Please output exactly the lines below, starting at the line that has "multi-month, multi-year where you go down a" and ending at the line that has "aspirations and cultural", both included; leave out all pictures and include nothing else.

Segment Open

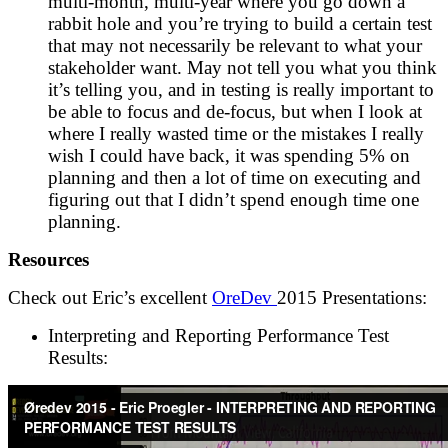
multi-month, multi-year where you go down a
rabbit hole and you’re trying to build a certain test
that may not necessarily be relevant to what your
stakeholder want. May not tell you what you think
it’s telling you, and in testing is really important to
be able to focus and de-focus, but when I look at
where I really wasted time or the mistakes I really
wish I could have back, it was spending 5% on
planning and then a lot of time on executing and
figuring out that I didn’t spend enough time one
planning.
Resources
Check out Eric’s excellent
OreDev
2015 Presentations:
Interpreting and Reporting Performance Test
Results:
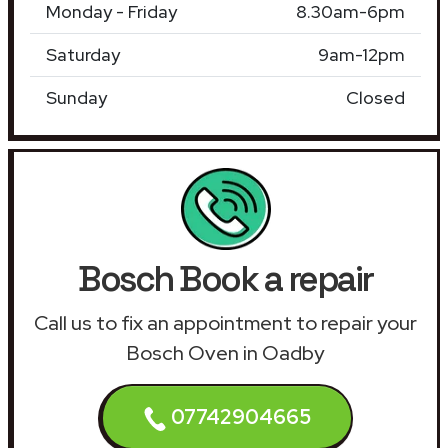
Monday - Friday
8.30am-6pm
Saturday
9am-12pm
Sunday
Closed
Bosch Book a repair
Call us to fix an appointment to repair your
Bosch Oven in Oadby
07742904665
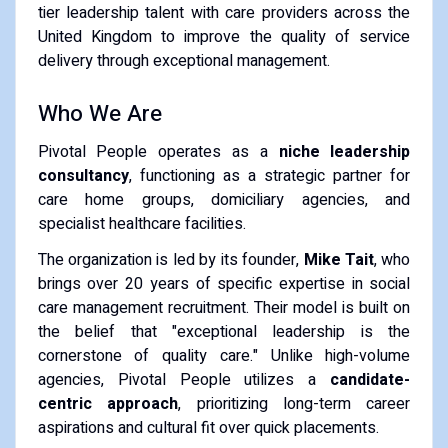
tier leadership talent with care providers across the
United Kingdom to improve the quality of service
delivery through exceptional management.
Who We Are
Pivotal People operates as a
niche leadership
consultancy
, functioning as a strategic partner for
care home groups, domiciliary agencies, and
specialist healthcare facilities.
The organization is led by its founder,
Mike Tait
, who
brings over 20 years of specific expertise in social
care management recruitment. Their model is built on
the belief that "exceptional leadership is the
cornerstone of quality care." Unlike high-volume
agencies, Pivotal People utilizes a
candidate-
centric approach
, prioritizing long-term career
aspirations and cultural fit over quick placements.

Segment Closed
Segment Open

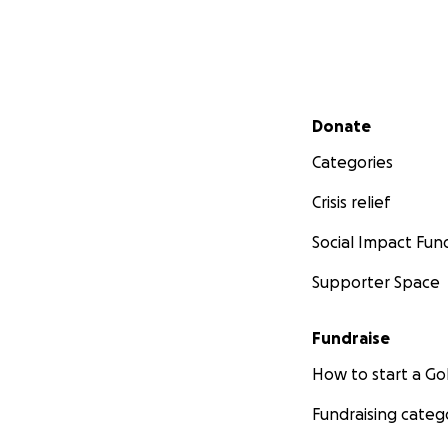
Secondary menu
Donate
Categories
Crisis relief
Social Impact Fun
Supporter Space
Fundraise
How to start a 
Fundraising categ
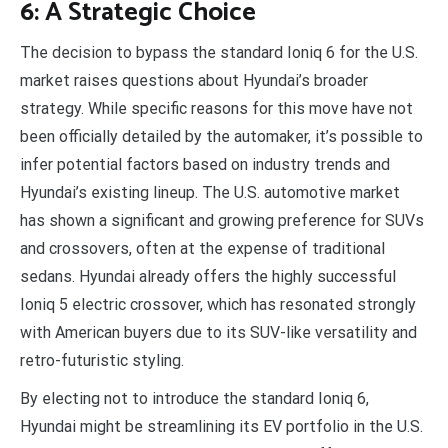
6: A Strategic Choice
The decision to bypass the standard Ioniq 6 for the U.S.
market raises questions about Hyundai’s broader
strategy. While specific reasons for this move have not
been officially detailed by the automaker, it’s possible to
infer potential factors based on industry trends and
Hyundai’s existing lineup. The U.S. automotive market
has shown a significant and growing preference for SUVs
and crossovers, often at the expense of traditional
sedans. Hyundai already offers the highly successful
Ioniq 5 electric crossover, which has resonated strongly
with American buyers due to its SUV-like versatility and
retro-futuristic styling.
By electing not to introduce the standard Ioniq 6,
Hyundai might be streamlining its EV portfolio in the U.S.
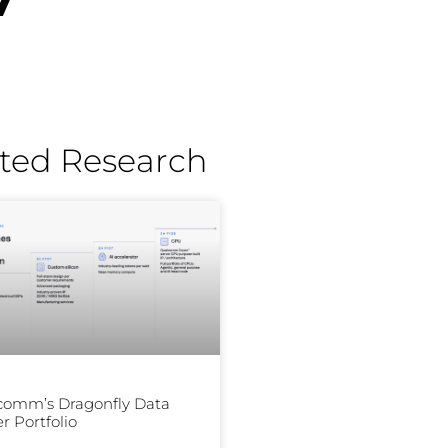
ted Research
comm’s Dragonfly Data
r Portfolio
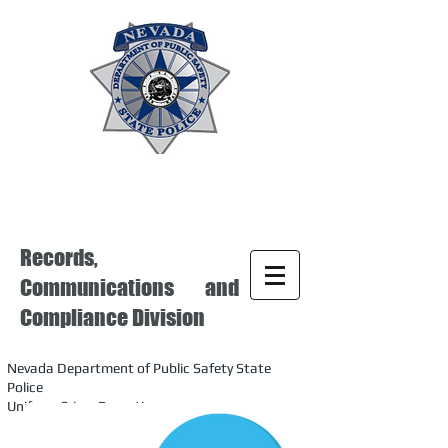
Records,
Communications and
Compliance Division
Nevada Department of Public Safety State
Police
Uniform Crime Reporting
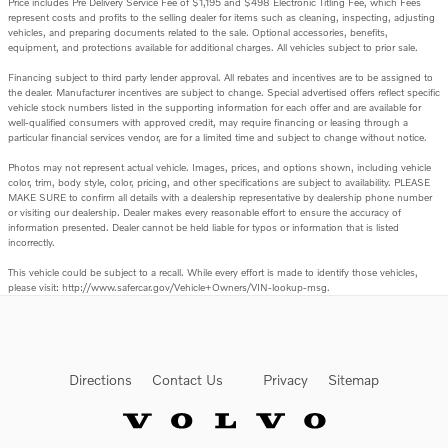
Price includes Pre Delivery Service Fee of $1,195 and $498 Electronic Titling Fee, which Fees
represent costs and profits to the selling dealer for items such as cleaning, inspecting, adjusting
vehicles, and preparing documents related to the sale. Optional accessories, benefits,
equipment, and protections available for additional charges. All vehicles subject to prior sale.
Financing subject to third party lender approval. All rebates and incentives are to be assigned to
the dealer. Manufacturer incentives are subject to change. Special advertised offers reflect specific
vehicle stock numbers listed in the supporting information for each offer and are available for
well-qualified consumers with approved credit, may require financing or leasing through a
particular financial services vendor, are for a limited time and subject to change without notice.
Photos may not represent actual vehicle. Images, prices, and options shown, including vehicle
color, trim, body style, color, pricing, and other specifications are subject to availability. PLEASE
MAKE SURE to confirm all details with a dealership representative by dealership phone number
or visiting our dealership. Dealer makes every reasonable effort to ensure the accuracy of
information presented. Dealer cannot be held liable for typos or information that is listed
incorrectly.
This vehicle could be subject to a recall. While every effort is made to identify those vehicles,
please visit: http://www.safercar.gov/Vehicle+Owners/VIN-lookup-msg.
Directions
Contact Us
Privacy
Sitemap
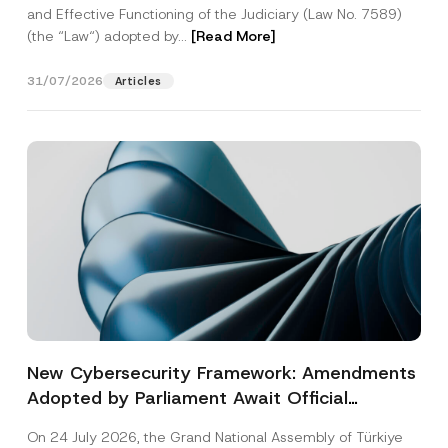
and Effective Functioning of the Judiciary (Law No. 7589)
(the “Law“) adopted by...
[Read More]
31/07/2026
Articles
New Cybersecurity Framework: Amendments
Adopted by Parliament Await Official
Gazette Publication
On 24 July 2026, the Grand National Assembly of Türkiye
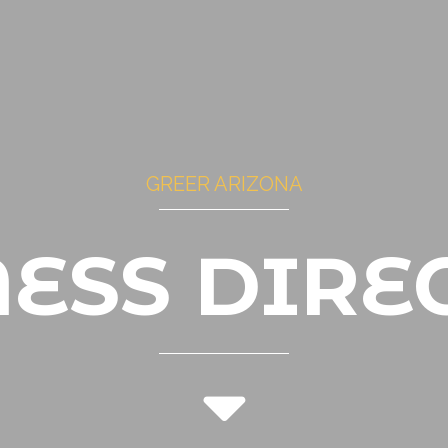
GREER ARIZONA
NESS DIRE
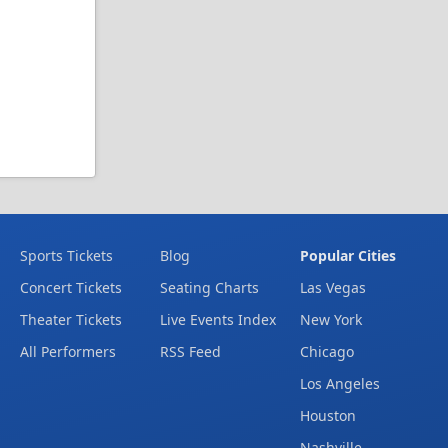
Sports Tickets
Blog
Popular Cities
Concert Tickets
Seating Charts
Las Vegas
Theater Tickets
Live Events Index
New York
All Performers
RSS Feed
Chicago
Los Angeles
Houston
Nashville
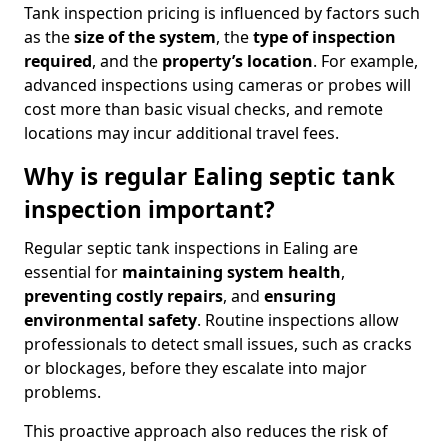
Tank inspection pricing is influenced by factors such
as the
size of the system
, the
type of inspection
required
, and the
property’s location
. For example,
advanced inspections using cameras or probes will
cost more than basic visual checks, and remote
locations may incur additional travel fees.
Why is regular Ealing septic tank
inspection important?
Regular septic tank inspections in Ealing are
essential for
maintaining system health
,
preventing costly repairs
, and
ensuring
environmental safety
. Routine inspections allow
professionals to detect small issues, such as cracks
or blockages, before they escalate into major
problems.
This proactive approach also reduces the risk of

Segment Closed
Segment Open

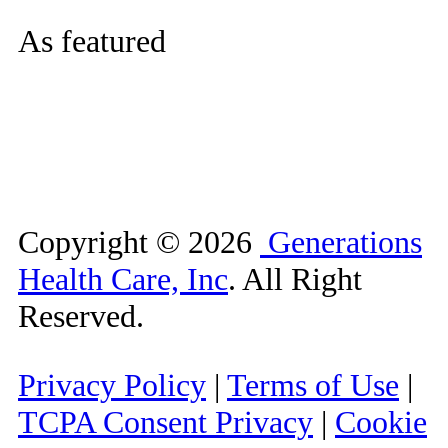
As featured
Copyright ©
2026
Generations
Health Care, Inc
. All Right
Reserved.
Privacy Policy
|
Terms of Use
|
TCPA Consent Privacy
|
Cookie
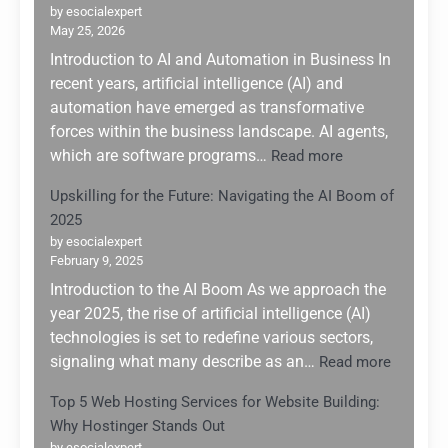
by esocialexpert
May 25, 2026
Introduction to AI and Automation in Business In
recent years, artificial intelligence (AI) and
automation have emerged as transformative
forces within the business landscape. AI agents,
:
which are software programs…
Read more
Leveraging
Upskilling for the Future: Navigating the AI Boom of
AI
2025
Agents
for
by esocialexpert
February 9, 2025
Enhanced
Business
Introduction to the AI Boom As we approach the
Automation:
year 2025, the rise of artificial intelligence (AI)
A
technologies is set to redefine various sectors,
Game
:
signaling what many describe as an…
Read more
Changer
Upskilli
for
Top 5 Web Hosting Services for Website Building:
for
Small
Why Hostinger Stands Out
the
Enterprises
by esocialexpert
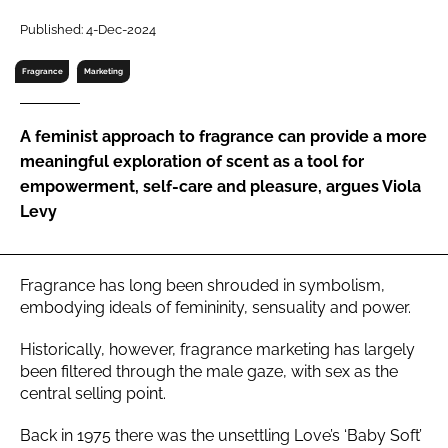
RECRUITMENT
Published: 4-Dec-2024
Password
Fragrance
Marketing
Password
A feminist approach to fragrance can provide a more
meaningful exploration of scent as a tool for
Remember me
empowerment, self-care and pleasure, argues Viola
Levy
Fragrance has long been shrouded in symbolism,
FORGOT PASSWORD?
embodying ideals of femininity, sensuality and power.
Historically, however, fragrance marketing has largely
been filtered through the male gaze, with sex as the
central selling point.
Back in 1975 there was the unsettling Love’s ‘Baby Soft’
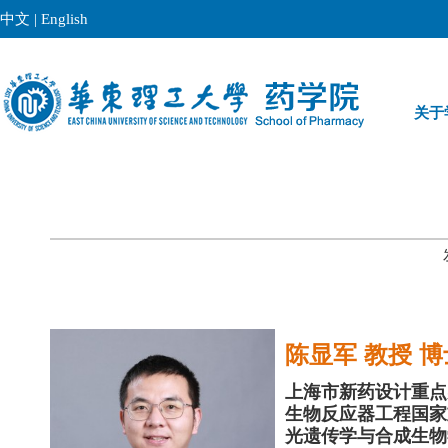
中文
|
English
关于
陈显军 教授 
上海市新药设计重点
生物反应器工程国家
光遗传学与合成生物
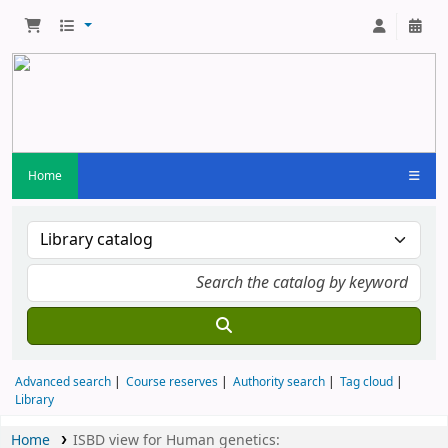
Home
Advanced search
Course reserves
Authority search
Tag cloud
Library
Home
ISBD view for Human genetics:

Segment Closed

## Result of this exercise
multi-month, multi-year where you go down a
rabbit hole and you’re trying to build a certain test
that may not necessarily be relevant to what your
stakeholder want. May not tell you what you think
it’s telling you, and in testing is really important to
be able to focus and de-focus, but when I look at
where I really wasted time or the mistakes I really
wish I could have back, it was spending 5% on
planning and then a lot of time on executing and
figuring out that I didn’t spend enough time one
planning.
Resources
Check out Eric’s excellent
OreDev
2015 Presentations:
Interpreting and Reporting Performance Test
Results:
Monday - Friday
8.30am-6pm
Saturday
9am-12pm
Sunday
Closed
Bosch Book a repair
Call us to fix an appointment to repair your
Bosch Oven in Oadby
07742904665
tier leadership talent with care providers across the
United Kingdom to improve the quality of service
delivery through exceptional management.
Who We Are
Pivotal People operates as a
niche leadership
consultancy
, functioning as a strategic partner for
care home groups, domiciliary agencies, and
specialist healthcare facilities.
The organization is led by its founder,
Mike Tait
, who
brings over 20 years of specific expertise in social
care management recruitment. Their model is built on
the belief that "exceptional leadership is the
cornerstone of quality care." Unlike high-volume
agencies, Pivotal People utilizes a
candidate-
centric approach
, prioritizing long-term career
aspirations and cultural fit over quick placements.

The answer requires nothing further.